----- MATERIAL SHOWN

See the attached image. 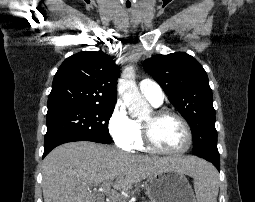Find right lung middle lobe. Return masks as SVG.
Returning a JSON list of instances; mask_svg holds the SVG:
<instances>
[{
  "instance_id": "dd1d6c3e",
  "label": "right lung middle lobe",
  "mask_w": 255,
  "mask_h": 202,
  "mask_svg": "<svg viewBox=\"0 0 255 202\" xmlns=\"http://www.w3.org/2000/svg\"><path fill=\"white\" fill-rule=\"evenodd\" d=\"M115 105H85L47 114L45 142L59 137L110 144L108 122Z\"/></svg>"
}]
</instances>
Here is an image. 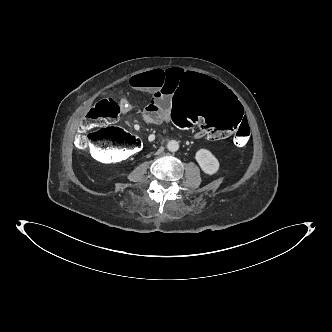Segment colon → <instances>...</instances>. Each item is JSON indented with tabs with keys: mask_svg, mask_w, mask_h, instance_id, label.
Masks as SVG:
<instances>
[{
	"mask_svg": "<svg viewBox=\"0 0 332 332\" xmlns=\"http://www.w3.org/2000/svg\"><path fill=\"white\" fill-rule=\"evenodd\" d=\"M120 109V103L113 98L101 100L89 110L83 122L85 134L78 142L88 146L95 158L103 163L133 157L141 144L137 136L122 129L104 130L105 124L119 116ZM242 116L243 107L238 97L201 73L182 78L171 100L170 117L177 129L187 134L201 133L215 141L234 135L237 147H245L250 138L248 123L240 122Z\"/></svg>",
	"mask_w": 332,
	"mask_h": 332,
	"instance_id": "1",
	"label": "colon"
}]
</instances>
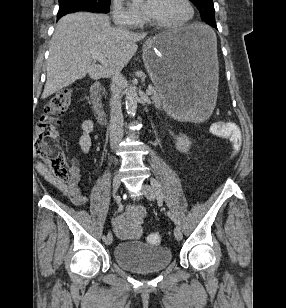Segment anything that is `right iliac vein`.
I'll return each mask as SVG.
<instances>
[{"label": "right iliac vein", "instance_id": "obj_1", "mask_svg": "<svg viewBox=\"0 0 286 308\" xmlns=\"http://www.w3.org/2000/svg\"><path fill=\"white\" fill-rule=\"evenodd\" d=\"M112 186H113V193L115 195L120 187V179H119L117 171H115L114 173ZM112 240H113L112 234L108 233L105 239V244L107 246L110 245L112 243Z\"/></svg>", "mask_w": 286, "mask_h": 308}]
</instances>
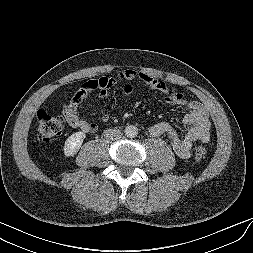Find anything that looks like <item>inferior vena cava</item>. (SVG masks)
<instances>
[{
    "label": "inferior vena cava",
    "mask_w": 253,
    "mask_h": 253,
    "mask_svg": "<svg viewBox=\"0 0 253 253\" xmlns=\"http://www.w3.org/2000/svg\"><path fill=\"white\" fill-rule=\"evenodd\" d=\"M104 137L108 140H118L122 137V133L119 129H107L104 131Z\"/></svg>",
    "instance_id": "obj_1"
}]
</instances>
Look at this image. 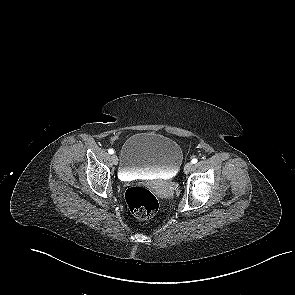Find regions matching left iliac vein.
<instances>
[{
  "label": "left iliac vein",
  "instance_id": "left-iliac-vein-1",
  "mask_svg": "<svg viewBox=\"0 0 295 295\" xmlns=\"http://www.w3.org/2000/svg\"><path fill=\"white\" fill-rule=\"evenodd\" d=\"M192 167H193V163H191V162L187 163V164L184 166V172H185L186 174H188V173L191 171Z\"/></svg>",
  "mask_w": 295,
  "mask_h": 295
}]
</instances>
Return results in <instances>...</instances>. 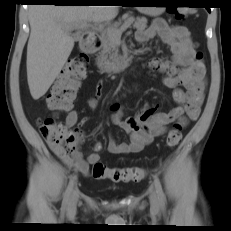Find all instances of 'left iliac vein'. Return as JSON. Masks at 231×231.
Instances as JSON below:
<instances>
[{
	"mask_svg": "<svg viewBox=\"0 0 231 231\" xmlns=\"http://www.w3.org/2000/svg\"><path fill=\"white\" fill-rule=\"evenodd\" d=\"M150 201L153 207H158L159 206V201L157 198V194L154 190H152L151 194H150Z\"/></svg>",
	"mask_w": 231,
	"mask_h": 231,
	"instance_id": "4c4485c4",
	"label": "left iliac vein"
}]
</instances>
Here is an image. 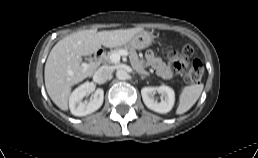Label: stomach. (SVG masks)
<instances>
[{"label":"stomach","mask_w":258,"mask_h":158,"mask_svg":"<svg viewBox=\"0 0 258 158\" xmlns=\"http://www.w3.org/2000/svg\"><path fill=\"white\" fill-rule=\"evenodd\" d=\"M152 41V34L148 31L142 30L131 38L127 43V46L140 50L149 47L152 44Z\"/></svg>","instance_id":"0dacf381"}]
</instances>
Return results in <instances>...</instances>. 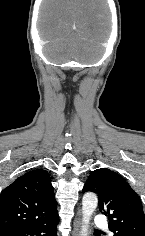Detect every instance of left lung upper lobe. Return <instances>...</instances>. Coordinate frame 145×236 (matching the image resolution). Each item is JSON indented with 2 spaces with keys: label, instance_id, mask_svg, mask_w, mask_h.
<instances>
[{
  "label": "left lung upper lobe",
  "instance_id": "1",
  "mask_svg": "<svg viewBox=\"0 0 145 236\" xmlns=\"http://www.w3.org/2000/svg\"><path fill=\"white\" fill-rule=\"evenodd\" d=\"M98 195L99 210L108 216L114 236H145V215L137 193L114 171L100 168L90 173L83 193Z\"/></svg>",
  "mask_w": 145,
  "mask_h": 236
}]
</instances>
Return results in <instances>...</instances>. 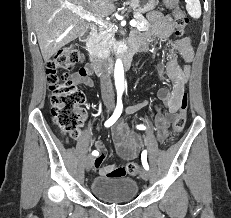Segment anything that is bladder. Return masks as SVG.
<instances>
[{
  "mask_svg": "<svg viewBox=\"0 0 231 218\" xmlns=\"http://www.w3.org/2000/svg\"><path fill=\"white\" fill-rule=\"evenodd\" d=\"M91 191L101 201L125 203L136 197L138 184L131 177L102 175L93 179Z\"/></svg>",
  "mask_w": 231,
  "mask_h": 218,
  "instance_id": "obj_1",
  "label": "bladder"
}]
</instances>
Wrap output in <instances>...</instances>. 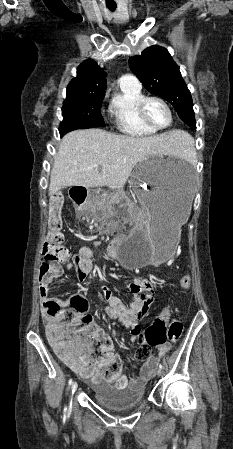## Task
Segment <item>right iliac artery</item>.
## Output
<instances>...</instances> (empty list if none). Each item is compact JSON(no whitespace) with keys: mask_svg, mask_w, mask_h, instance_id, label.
<instances>
[{"mask_svg":"<svg viewBox=\"0 0 233 449\" xmlns=\"http://www.w3.org/2000/svg\"><path fill=\"white\" fill-rule=\"evenodd\" d=\"M71 383H72V379L69 380V385H71ZM64 414L65 415L67 414V407L64 408Z\"/></svg>","mask_w":233,"mask_h":449,"instance_id":"right-iliac-artery-1","label":"right iliac artery"}]
</instances>
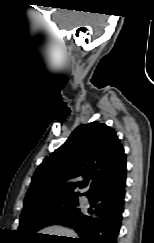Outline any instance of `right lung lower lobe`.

----------

- _EXERCISE BRIEF_
Transcribe exactly the lines from the one containing "<instances>...</instances> (empty list" through the last line of the records above, and nothing else. Leave out the pictures.

- _WRITTEN ANSWER_
<instances>...</instances> (empty list if none). Each item is compact JSON(no whitespace) with keys: mask_svg, mask_w, mask_h, instance_id, label.
<instances>
[{"mask_svg":"<svg viewBox=\"0 0 233 449\" xmlns=\"http://www.w3.org/2000/svg\"><path fill=\"white\" fill-rule=\"evenodd\" d=\"M71 383H72V379L69 380V385H71ZM64 414L65 415L67 414V407L64 408Z\"/></svg>","mask_w":233,"mask_h":449,"instance_id":"right-iliac-artery-1","label":"right iliac artery"}]
</instances>
Outline any instance of `right lung lower lobe`.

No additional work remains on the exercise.